Direct spending on infrastructure projects seems to have been dropped and there has been no mention of aid to states or cities, which provided one of the most effective boosts to employment in the last year. Plus, like a second blizzard within a week, Senators are trying to add insult to injury by including in the legislation a reduction of the estate tax in 2011 and reauthorization of the Patriot Act.
The jobs bill now looks similar to many of the "mini-stimuluses" that states have passed over the last year. According to the National Conference of State Legislatures, 11 states have authorized mini-stimulus plans, which are mostly tax incentives, loans, a fair amount of "regulatory reform" to "ease the burden" on job creation, and lots of incentives to "encourage" this or that activity that supposedly generates job growth. Only half of the 11 states have devoted funds to infrastructure projects.
The mini-stimulus bills are generally characterized by their lack of ambition. Enacted state-level stimulus and jobs packages total $35 billion with stimulus spending proposed by all states adding up to only $39 billion. At $31 billion, Illinois's capital construction plan (its first in a decade) constitutes fully 89% of state-level spending on stimulus.
The catch, of course, is that states are hamstrung by budget rules about how they can deficit spend (they generally can't, though borrowing is permitted for certain functions, like infrastructure projects).
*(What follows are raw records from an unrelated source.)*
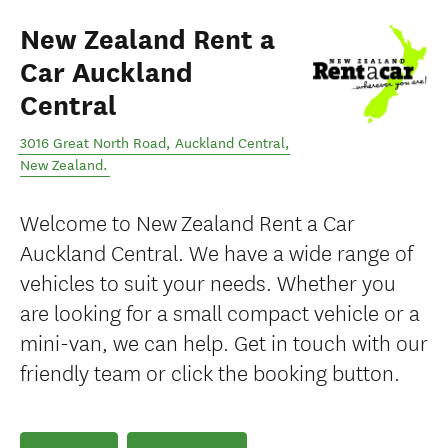
New Zealand Rent a
Car Auckland
Central
3016 Great North Road
,
Auckland Central
,
New Zealand
.
Welcome to New Zealand Rent a Car
Auckland Central. We have a wide range of
vehicles to suit your needs. Whether you
are looking for a small compact vehicle or a
mini-van, we can help. Get in touch with our
friendly team or click the booking button.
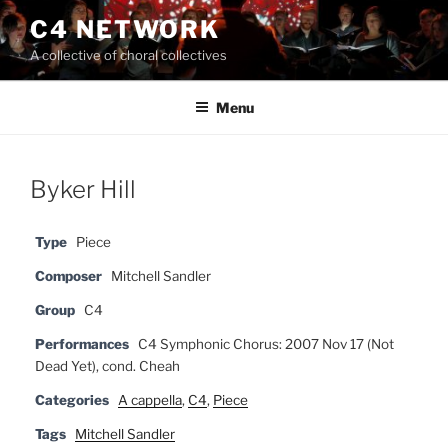
Skip
C4 NETWORK
to
A collective of choral collectives
content
Menu
Byker Hill
Type
Piece
Composer
Mitchell Sandler
Group
C4
Performances
C4 Symphonic Chorus: 2007 Nov 17 (Not
Dead Yet), cond. Cheah
Categories
A cappella
,
C4
,
Piece
Tags
Mitchell Sandler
These mini-stimulus bills might assist individuals on the margins and might speed up investment and even some job creation. But they are more often efforts by governors and state legislatures to demonstrate to their populations that they are concerned with the economy and with unemployment. After all, as Paul Krugman noted a while back, it doesn't really make sense for states to pursue economic stimulus strategies:
think of what would happen if, say, New Jersey were to attempt to boost its economy through tax cuts or public works, without this state-level stimulus being part of a nationwide program. Clearly, much of the stimulus would "leak" away to neighboring states, so that New Jersey would end up with all of the debt while other states got many if not most of the jobs.
The lesson is that governors and state legislatures can generally be excused for trying to stimulate their economies with underwhelming measures. State and local governments serve other vital roles during downturns, ranging from service provision to facilitation of federal stimulus efforts. For instance, a mini-stimulus introduced by California State Senator Darrell Steinberg would, according to the State Senator, create 140,000 jobs, but more than 80 percent of these jobs would be created by ensuring that federal funds are invested "efficiently and quickly."
The federal government, on the other hand, is both privileged and cursed with the capacity to impact -- to actually stimulate -- the economy. A federal "jobs bill" that is more reminiscent of a state-level mini-stimulus package would just be election-year white noise.